Professor Daniel Tarsy, director of the Parkinson’s Center in Boston, further explained the benefits of these kinds of activities for the brain in an interview with The Associated Press: "When you hear music, it sort of drives the emotional parts of the brain.” This may help bypass damaged brain cells, making movement easier.





Charlotte Millour, 31, has been a tango instructor in Paris for the past four years. Giving lessons to Parkinson’s sufferers wasn’t an idea that had previously crossed her mind.



“It all began in 2013 when a man suffering from Parkinson’s contacted me via my website,” she said in an interview with HuffPost France. Millour, who was already interested in the virtues of art therapy, decided to give it a try. She educated herself online about this type of initiative and about Parkinson’s disease.



Charlotte Millour doesn’t claim to cure her students, but instead hopes to bring them a little bit of joy. “The aim of the class is for them to have fun,” she told HuffPost France.



If she didn’t know anything about this disease before this experience, she has learned to adapt along the way through her lessons. “What is most challenging for them is the rhythm. It’s difficult for them to speed up,” Millour explained. However, that isn’t the core of this discipline. “Tango is about the steps. The aim isn’t to raise your leg as high as you see them do it in the performances.”



Last year, Millour had four men and two women suffering from Parkinson’s in her weekly class. “Two retirees also joined us. It’s an open class; everyone is welcome. The rhythm is a little slower and the warm-ups are longer--but I don’t want to treat them like they’re handicapped. Incidentally, all my students react in the same way when learning tango. Sick or not, they put themselves down. I’m always reassuring them.”

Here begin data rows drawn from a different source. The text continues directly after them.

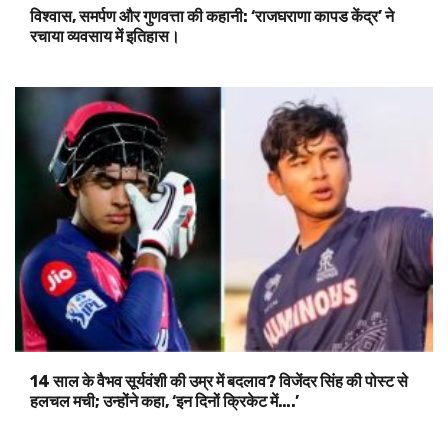
विश्वास, समर्पण और गुणवत्ता की कहानी: ‘राजघराणा कापड केंद्र’ ने
रचाया व्यवसाय में इतिहास।
14 साल के वैभव सूर्यवंशी की उम्र में बदलाव? विजेंदर सिंह की पोस्ट से
हलचल मची; उन्होंने कहा, ‘इन दिनों क्रिकेट में….’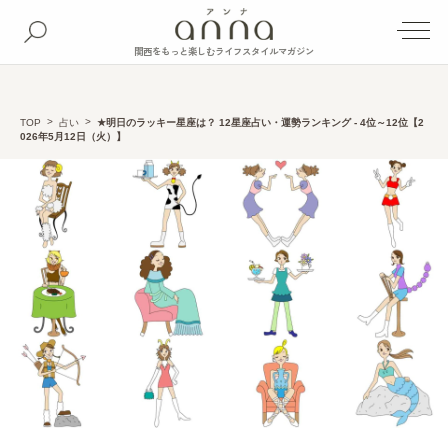
関西をもっと楽しむライフスタイルマガジン
TOP
占い
★明日のラッキー星座は？ 12星座占い・運勢ランキング - 4位～12位【2
026年5月12日（火）】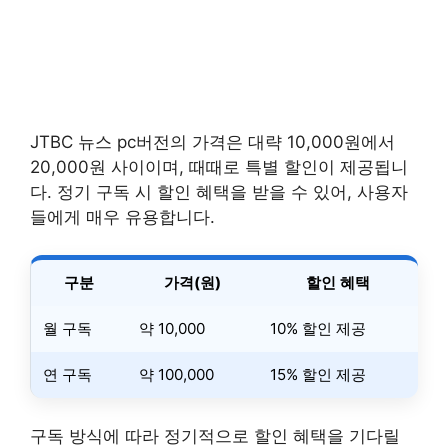
JTBC 뉴스 pc버전의 가격은 대략 10,000원에서
20,000원 사이이며, 때때로 특별 할인이 제공됩니
다. 정기 구독 시 할인 혜택을 받을 수 있어, 사용자
들에게 매우 유용합니다.
구분
가격(원)
할인 혜택
월 구독
약 10,000
10% 할인 제공
연 구독
약 100,000
15% 할인 제공
구독 방식에 따라 정기적으로 할인 혜택을 기다릴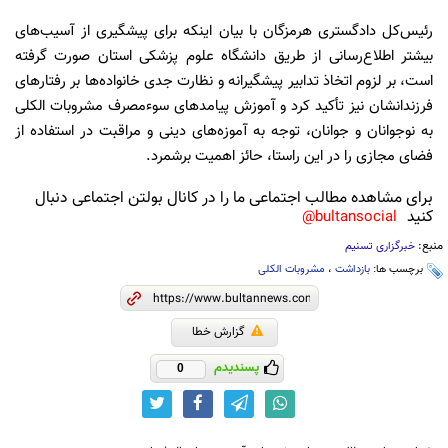
رئیس‌کل دادگستری هرمزگان با بیان اینکه برای پیشگیری از آسیب‌های
بیشتر اطلاع‌رسانی از طریق دانشگاه علوم پزشکی استان صورت گرفته
است، بر لزوم اتخاذ تدابیر پیشگیرانه و نظارت جدی خانواده‌ها بر رفتارهای
فرزندانشان نیز تأکید کرد و آموزش پیامدهای سوءمصرف مشروبات الکلی
به نوجوانان و جوانان، توجه به آموزه‌های دینی و مراقبت در استفاده از
فضای مجازی را در این راستا، حائز اهمیت برشمرد.
برای مشاهده مطالب اجتماعی ما را در کانال بولتن اجتماعی دنبال
کنید
bultansocial@
منبع:
خبرگزاری تسنیم
برچسب ها:
بازداشت
،
مشروبات الکلی
گزارش خطا
پسندیدم
0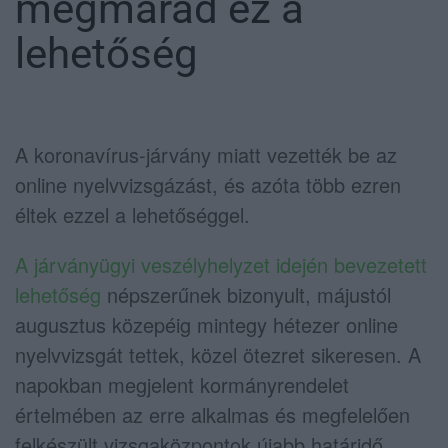
megmarad ez a
lehetőség
A koronavírus-járvány miatt vezették be az
online nyelvvizsgázást, és azóta több ezren
éltek ezzel a lehetőséggel.
A járványügyi veszélyhelyzet idején bevezetett
lehetőség
népszerűnek bizonyult, májustól
augusztus közepéig mintegy hétezer online
nyelvvizsgát tettek, közel ötezret sikeresen. A
napokban megjelent kormányrendelet
értelmében az erre alkalmas és megfelelően
felkészült vizsgaközpontok újabb határidő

As good as it is for the body, tango is also good for the spirit. A study conducted in 2005 by the University of Montreal showed that after just two weeks of tango classes, the dancers (who had no particular health problems) had better coordination, memory and higher self-esteem.



In any case, this confirms Charlotte’s anecdotal findings: “The students know that in my class, they are very free. Some of them handle their treatment better than others. Sometimes, class doesn’t go well and their bodies become frozen. It isn’t important whether they ‘get there’ or not.”



Instead of performance, Charlotte Millour puts encounter and exchange front and center in her class: “In Buenos Aires, tango is above all else a meeting. You have to go toward the other person, look at each other. It isn’t about doing acrobatics.”



Dancing tango is also about keeping your social life alive. “I feel more energetic, more mentally alert, more spiritually healthy,” one of her students attested. “Tango class also gives us the opportunity to socialize, to interact, to focus our attention on others.”



Learning the tango is a challenge. It’s an even bigger one when, little by little, you’re losing control over your own body.



“Tango has a reputation for being a difficult dance; it’s true,” another of Charlotte’s students said. “It’s precisely for this reason that it appeals to me. Leaning such a skillful dance demands a lot of effort and practice, all things that go into a sense of awakening the spirit and body that might slow down, or reduce, the effects of Parkinson’s.”